Acho tua poesia a mais asiática da lírica brasileira:

O mundo é frágil
E cheio de frêmitos
Como um aquário…

E quando dizes de Camões: “Seu nome retorcido como um búzio”.

Ou quando traças uma linha despoja­da: “Havia no arco do aljibe trepadeiras trêmulas”.

Esses riscos puros, dos chineses e dos persas antigos, refazem a novidade dos objetos: é por intercessão de tua poe­sia que posso ver uma haste ou uma an­dorinha com os olhos maravilhados dos homens que viram subir ao céu os primei­ros balões.

Era adolescente, aí mesmo em Porto Alegre, quando encontrei os teus poemas. Mudei de cidades, de bairros, de casas: teus livros mais antigos sempre me acompanham. Alguns de teus poemas e muitos de teus versos não precisam estar impres­sos em tinta e papel: eu os carrego de cor e, às vezes, eles brotam espontaneamente de mim como se fossem meus. De certo modo, eles são meus, e hás de convir co­migo que a glória melhor de um poeta é conceder essas parcerias anônimas pelo mundo. Pois a poesia é de quem se apossa dela. De minha parte, confesso-te, eu me orgulho de tua poesia. Havia um corredor que fazia cotovelo: um mistério encana­do com outro mistério, no escuro… Na surpresa desses dois mistérios encadea­dos, te envio o meu abraço de aniversário.

Crônica de Paulo Mendes Campos publicada na Manchete, Rio de Janeiro, 20/08/1966. Arquivo Paulo Mendes Campos / Acervo IMS.
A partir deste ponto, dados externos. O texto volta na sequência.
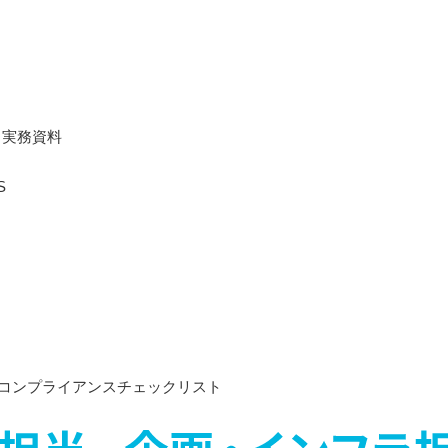
）
 実務資料
S
めのコンプライアンスチェックリスト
[1] N.S.: Provavelmente abreviatura de bricabraque, loja de objetos usados.
[2] N.S.: O neologismo Quintanares aparece pela primeira vez em “Canção do barco e do olvido”, poema de Mario Quintana dedicado a Augusto Meyer e publicado em Canções (1946). Por ocasião do lançamento desse livro e dos quarenta anos do poeta, Cecília Meireles dedica-lhe o poema “Quintanares”. Manuel Bandeira consagrará o termo ao utilizá-lo em “A Mario Quintana”, poema com o qual o gaúcho foi saudado em sessão na ABL em 25 de agosto de 1966. Quintanares ainda se tornaria o título de uma antologia de Quintana publicada em 1976.